À Ferney ce 5 janvier 1767.

“Je vous fais juge, Monsieur, des procédés de Rousseau avec moi. Vous savez que ma mauvaise santé m’avoit conduit à Geneve auprès de M. Tronchin le médecin, qui alors étoit ami de Rousseau. Je trouvai les environs de cette ville si agréables que j’achetai, d’un Magistrat, quatre-vingts-sept mille livres, une maison de campagne, à condition qu’on m’en rendroit trente-huit mille, lorsque je la quitterois. Rousseau dès-lors conçut le dessein de soulever le peuple de Geneve contre ses Magistrats, & il a eu enfin la funeste & dangereuse satisfaction de voir son projet accompli.

Il écrivit d’abord à M. Tronchin, qu’il ne remettroit jamais les pieds dans Genève, tant que j’y serois. M. Tronchin peut vous certifier cette vérité.

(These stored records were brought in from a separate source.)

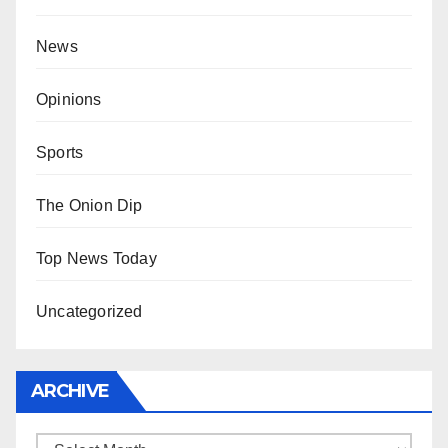
News
Opinions
Sports
The Onion Dip
Top News Today
Uncategorized
ARCHIVE
Archive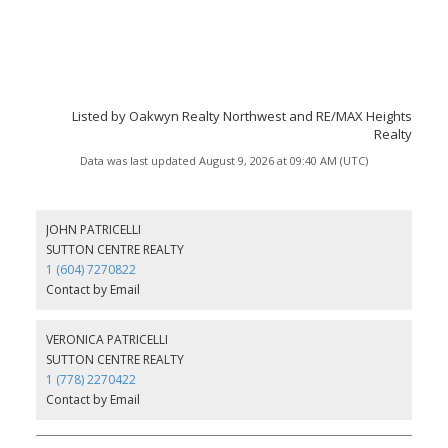
Listed by Oakwyn Realty Northwest and RE/MAX Heights
Realty
Data was last updated August 9, 2026 at 09:40 AM (UTC)
JOHN PATRICELLI
SUTTON CENTRE REALTY
1 (604) 7270822
Contact by Email
VERONICA PATRICELLI
SUTTON CENTRE REALTY
1 (778) 2270422
Contact by Email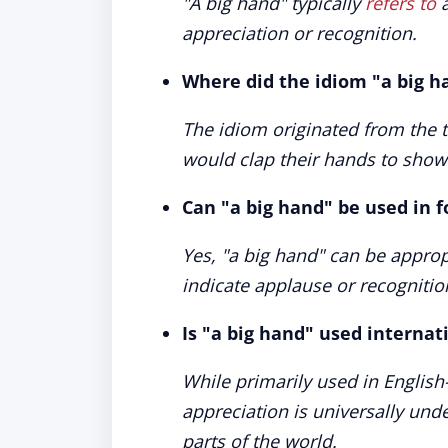
"A big hand" typically
refers to
a
appreciation or recognition.
Where did the idiom "a big h
The idiom originated from the 
would clap their hands to show
Can "a big hand" be used in f
Yes, "a big hand" can be approp
indicate applause or recognitio
Is "a big hand" used internati
While primarily used in English
appreciation is universally un
parts of the world.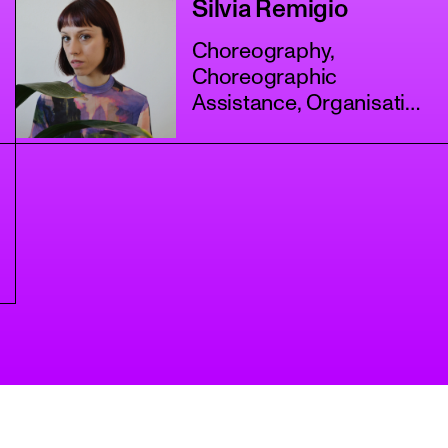
Silvia Remigio
Choreography,
Choreographic
Assistance, Organisation
+3 more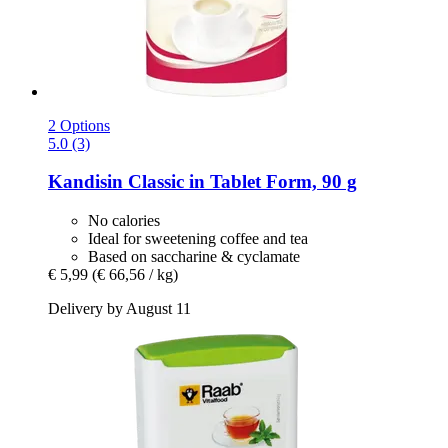
2 Options
5.0 (3)
Kandisin
Classic in Tablet Form, 90 g
No calories
Ideal for sweetening coffee and tea
Based on saccharine & cyclamate
€ 5,99
(€ 66,56 / kg)
Delivery by August 11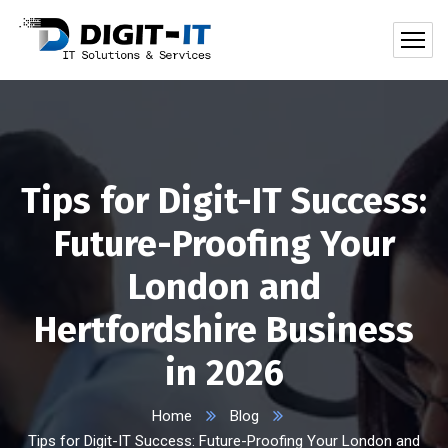
Tips for Digit-IT Success:
Future-Proofing Your
London and
Hertfordshire Business
in 2026
Home
Blog
Tips for Digit-IT Success: Future-Proofing Your London and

Voici sa seconde démarche :

Vous connoissez le goût de Madame Denis, ma niece, pour les spectacles. Elle en donnoit dans le château de Tournai, & dans celui de Ferney, qui sont sur la frontiere de France, & les Genevois y accouroient en foule. Rousseau se servit de ce prétexte pour exciter contre moi le parti qui est celui des représentans, & quelques prédicans qu’on nomme Ministres.